October kicks off National Cybersecurity Awareness Month, a collaboration between leadership from the U.S. Department of Homeland Security and the National Cyber Security Alliance, to educate and raise awareness for keeping data and systems safe from security threats. In the spirit of the month, we are examining how security plays a role in protecting data for military and defense, particularly for operational training realism.
Military leaders recently testified before the Senate Armed Services Committee regarding encryption and cyber security issues. Among the leaders were Marcel Lettre, Undersecretary of Defense for Intel and Navy Admiral, who testified that the department was seeking more “robust encryption standards and technology [which is]vital to protecting warfighting capabilities and insuring that key data systems stay secure and impenetrable to adversaries today and into the future.“
Lettre went on to say that it is the commercial sector, partners and government contractors that offer the commercial encryption technology solutions that are critical to protecting national security systems, research and development data related to weapon systems and other classified data.
Mike Rogers, commander of U.S. Cyber Command and the Director of NSA, also testified to the importance of encryption, which he refers to as protecting data access for anyone authorized to use it. He told the Committee in his testimony that, “we have a challenge before us. We’re watching sophisticated adversaries change their communication profiles in ways that enable them to hide information relating to their involvement in things such as criminal behavior, terrorist planning, militia cyber intrusions and even cyberattacks.”

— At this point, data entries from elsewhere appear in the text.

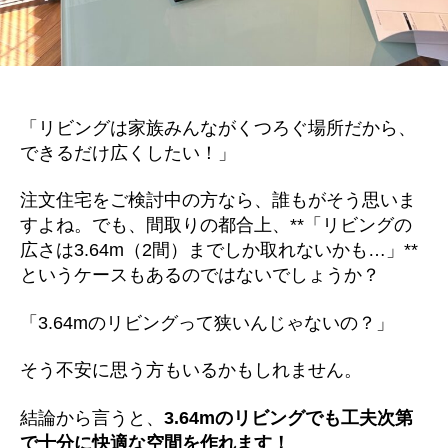
「リビングは家族みんながくつろぐ場所だから、
できるだけ広くしたい！」
注文住宅をご検討中の方なら、誰もがそう思いま
すよね。でも、間取りの都合上、**「リビングの
広さは3.64m（2間）までしか取れないかも…」**
というケースもあるのではないでしょうか？
「3.64mのリビングって狭いんじゃないの？」
そう不安に思う方もいるかもしれません。
結論から言うと、
3.64mのリビングでも工夫次第
で十分に快適な空間を作れます！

This ever-growing sophistication requires a change in protecting data at rest, or data on the move. It is even more critical in military training scenarios, where classified data needs to stay only in the hands of the authorized user.
Military training, whether live or simulation or a combination, requires a high level of data security, particularly, as Wes Naylor pointed out in his recent piece, because we don’t want adversaries to know about new and emerging military capabilities. Unfortunately, in many cases, those security requirements impact the realism of the training exercise, so some vendors have created military training solutions that incorporate Multiple Independent Levels of Security (MILS), which is a security architecture designed to separate and control information and data flow.
Vendors, such as Rockwell Collins, are incorporating MILS to provide secure interoperability for data in-flight in a simulated, high-threat combat environment.
Higher levels of security are necessary in today’s threat environment, but shouldn’t deteriorate levels of data performance. National Cybersecurity Awareness Month is a great time for military training vendors to pause and determine whether their security measures are up to the levels needed today and for the future while they continue to offer the most realistic and effective training for the warfighter.